22 July 2015

Asterisk


Consider the lowly asterisk. One of only two characters that have been bestowed the Sainthood of its very own telephone key. It’s a graphic that has largely lost its identity in the smartphone era, being known to most of the current generation as merely ‘star’. And of all the commonly used symbols in our life, it’s probably the one that almost nobody draws accurately; for that matter, few even agree on how many points it should have.

But oh, it’s power. This diminutive glyph has the power to destroy what people have worked a lifetime to achieve. Roger Maris never got over his asterisk. As the man who finally, after thirty-four years, broke Babe Ruth’s single-season home run record, he found his achievement demeaned with an asterisk. Growing up as a baseball fan (in Upstate New York, so pardon my not being a Red Sox fan back then, but at least I followed the Mets and despised the Yankees even then), I always remembered that asterisk after Maris’ name. Yeah, he broke the record, but he did it in the recently lengthened season, whereas The Babe had eight fewer games in which to set his mark. So slather that man’s reputation with something worse than a scarlet letter! Give him an asterisk!

Well, I got my own asterisk last month, along with twenty-some of my Greater Boston Track Club teammates, at a rather unusual and significantly enjoyable event, the Somerville Road Runners Club Challenge Cup Marathon Relay. We earned our asterisk fair and square, and we’re proud of it. Of course, the race officials just called it a disqualification, but we’re OK with that. To us, it’s a glorious asterisk.

This one fell into my favorite category of races: accidental events. Or call it a pop-up, unplanned, and therefore unable to generate great angst in the lead-up, since you don’t have much time to think about it. And besides, if you didn’t know you were racing it just a few days before, would it really matter if you tanked anyway? No pressure, just fun, let’s go out and test the wheels.

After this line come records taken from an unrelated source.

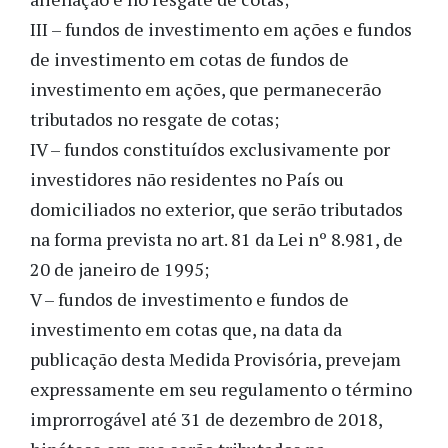
III – fundos de investimento em ações e fundos
de investimento em cotas de fundos de
investimento em ações, que permanecerão
tributados no resgate de cotas;
IV – fundos constituídos exclusivamente por
investidores não residentes no País ou
domiciliados no exterior, que serão tributados
na forma prevista no art. 81 da Lei nº 8.981, de
20 de janeiro de 1995;
V – fundos de investimento e fundos de
investimento em cotas que, na data da
publicação desta Medida Provisória, prevejam
expressamente em seu regulamento o término
improrrogável até 31 de dezembro de 2018,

Now, most of my accidental events have at least been on the radar screen, just waiting for the opportunity to jump in to arise. Consider that first Martha’s Vineyard, or last year’s Lynn Woods, both races I knew about before the last minute chances to toss my shoes in the ring. But this one? Never heard of it. And considering the nature of the beast, twenty-six legs of a mile each (save the first one which included the extra point two), it was an event for which I was ill-prepared at best. What, me, race a mile? It’s been three and a half years since the last time I did that. It’s not something I remotely train for. The potential for comic outcomes was vast.

Yeah, let’s go for it.

The call went out a mere three and a half days before the gun went off. Our intrepid team organizer took on the audacious task of assembling a team of twenty six in a mere three days. Merely thinking he could pull this off at all pretty much defines the word chutzpah. And impressively, he did pull it off. Mostly.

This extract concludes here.